## Prompt
Using the data below, copy each line that includes the word "Feedback".

## Raw data
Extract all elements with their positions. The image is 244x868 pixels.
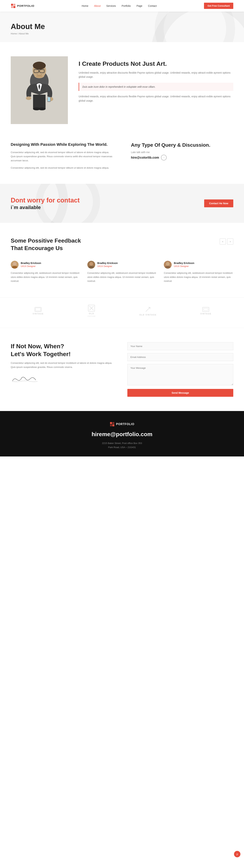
brand-item: VINTAGE: [200, 307, 211, 315]
about-section: I Create Products Not Just Art. Unlimite…: [0, 42, 244, 135]
form-description: Consectetur adipiscing elit, sed do eius…: [11, 361, 117, 369]
message-textarea[interactable]: [127, 364, 233, 385]
nav-links: Home About Services Portfolio Page Conta…: [82, 4, 157, 7]
signature: [11, 375, 117, 384]
form-right: Send Message: [127, 342, 233, 397]
about-heading: I Create Products Not Just Art.: [79, 60, 233, 67]
reviewer: Bradley Erickson UI/UX Designer: [11, 261, 80, 269]
svg-point-25: [89, 262, 93, 266]
brand-label: VINTAGE: [200, 313, 211, 315]
svg-point-20: [36, 75, 43, 78]
next-testimonial-button[interactable]: ›: [227, 239, 233, 245]
cta-text: Dont worry for contact i`m available: [11, 196, 80, 210]
email-field-group: [127, 353, 233, 361]
footer-logo-text: PORTFOLIO: [116, 423, 134, 426]
blockquote: Duis aute irure dolor in reprehenderit i…: [79, 83, 233, 91]
nav-services[interactable]: Services: [106, 4, 116, 7]
nav-portfolio[interactable]: Portfolio: [121, 4, 131, 7]
about-text: I Create Products Not Just Art. Unlimite…: [79, 56, 233, 106]
prev-testimonial-button[interactable]: ‹: [220, 239, 226, 245]
svg-rect-36: [204, 308, 208, 310]
breadcrumb-home[interactable]: Home: [11, 32, 17, 35]
testimonial-text: Consectetur adipiscing elit, seddoeiusm …: [87, 271, 157, 283]
brand-label: VINTAGE: [32, 313, 44, 315]
name-input[interactable]: [127, 342, 233, 350]
passion-left: Designing With Passion While Exploring T…: [11, 142, 124, 173]
nav-contact[interactable]: Contact: [148, 4, 157, 7]
signature-svg: [11, 375, 39, 383]
nav-home[interactable]: Home: [82, 4, 88, 7]
testimonials-header: Some Possitive Feedback That Encourage U…: [11, 237, 233, 252]
brand-label: OLD: [89, 312, 94, 315]
avatar-svg: [11, 261, 19, 269]
svg-rect-38: [112, 422, 114, 424]
blockquote-text: Duis aute irure dolor in reprehenderit i…: [82, 85, 230, 89]
hero-section: About Me Home / About Me: [0, 11, 244, 42]
nav-about[interactable]: About: [94, 4, 101, 7]
testimonial-text: Consectetur adipiscing elit, seddoeiusm …: [11, 271, 80, 283]
testimonials-grid: Bradley Erickson UI/UX Designer Consecte…: [11, 261, 233, 283]
navbar: PORTFOLIO Home About Services Portfolio …: [0, 0, 244, 11]
brand-icon: [144, 306, 152, 313]
page-title: About Me: [11, 22, 233, 31]
email-input[interactable]: [127, 353, 233, 361]
svg-rect-1: [13, 4, 16, 6]
brand-item: OLD VINTAGE: [139, 306, 157, 316]
reviewer-role: UI/UX Designer: [97, 265, 112, 268]
email-address[interactable]: hire@colorlib.com: [131, 156, 159, 159]
name-field-group: [127, 342, 233, 350]
brand-item: OLD VINTAGE: [87, 305, 96, 317]
avatar-svg: [164, 261, 172, 269]
brand-icon: [34, 307, 42, 312]
nav-page[interactable]: Page: [136, 4, 142, 7]
brand-sub: VINTAGE: [87, 315, 96, 317]
svg-point-22: [13, 262, 17, 266]
talk-label: Late talk with me: [131, 151, 233, 154]
logo-icon: [11, 3, 16, 8]
footer-logo-icon: [110, 422, 115, 427]
nav-logo[interactable]: PORTFOLIO: [11, 3, 34, 8]
form-heading: If Not Now, When? Let's Work Together!: [11, 342, 117, 358]
profile-svg: [11, 56, 68, 124]
cta-line2: i`m available: [11, 205, 80, 210]
form-left: If Not Now, When? Let's Work Together! C…: [11, 342, 117, 397]
svg-point-8: [33, 62, 46, 69]
arrow-circle-icon[interactable]: →: [161, 155, 167, 160]
reviewer-role: UI/UX Designer: [174, 265, 189, 268]
contact-cta-section: Dont worry for contact i`m available Con…: [0, 184, 244, 223]
avatar: [164, 261, 172, 269]
brand-label: OLD VINTAGE: [139, 314, 157, 316]
reviewer-info: Bradley Erickson UI/UX Designer: [97, 262, 118, 268]
footer: PORTFOLIO hireme@portfolio.com 2215 Bake…: [0, 411, 244, 457]
svg-rect-37: [110, 422, 112, 424]
brand-icon: [88, 305, 95, 312]
testimonials-heading: Some Possitive Feedback That Encourage U…: [11, 237, 81, 252]
passion-right: Any Type Of Query & Discussion. Late tal…: [124, 142, 233, 173]
testimonials-section: Some Possitive Feedback That Encourage U…: [0, 223, 244, 297]
footer-logo: PORTFOLIO: [11, 422, 233, 427]
passion-heading: Designing With Passion While Exploring T…: [11, 142, 113, 147]
brand-icon: [202, 307, 209, 312]
brands-section: VINTAGE OLD VINTAGE OLD VINTAGE VINTAGE: [0, 297, 244, 328]
testimonial-card: Bradley Erickson UI/UX Designer Consecte…: [87, 261, 157, 283]
email-link: hire@colorlib.com →: [131, 155, 233, 160]
svg-point-28: [166, 262, 169, 266]
avatar-svg: [87, 261, 95, 269]
svg-rect-2: [11, 6, 13, 8]
profile-image-container: [11, 56, 68, 124]
contact-form-section: If Not Now, When? Let's Work Together! C…: [0, 328, 244, 411]
about-desc1: Unlimited rewards, enjoy attractive disc…: [79, 71, 233, 79]
cta-line1: Dont worry for contact: [11, 196, 80, 205]
send-message-button[interactable]: Send Message: [127, 389, 233, 397]
svg-point-16: [26, 96, 31, 100]
reviewer-name: Bradley Erickson: [21, 262, 41, 265]
svg-rect-0: [11, 4, 13, 6]
get-consultant-button[interactable]: Get Free Consultant: [204, 3, 233, 9]
testimonial-card: Bradley Erickson UI/UX Designer Consecte…: [164, 261, 233, 283]
svg-point-19: [38, 107, 46, 110]
reviewer-role: UI/UX Designer: [21, 265, 35, 268]
contact-now-button[interactable]: Contact He Now: [204, 199, 233, 207]
reviewer-info: Bradley Erickson UI/UX Designer: [21, 262, 41, 268]
reviewer-info: Bradley Erickson UI/UX Designer: [174, 262, 194, 268]
message-field-group: [127, 364, 233, 386]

## Answer box
testimonials-header: Some Possitive Feedback That Encourage U…: [11, 237, 233, 252]
testimonials-heading: Some Possitive Feedback That Encourage U…: [11, 237, 81, 252]
testimonials-section: Some Possitive Feedback That Encourage U…: [0, 223, 244, 297]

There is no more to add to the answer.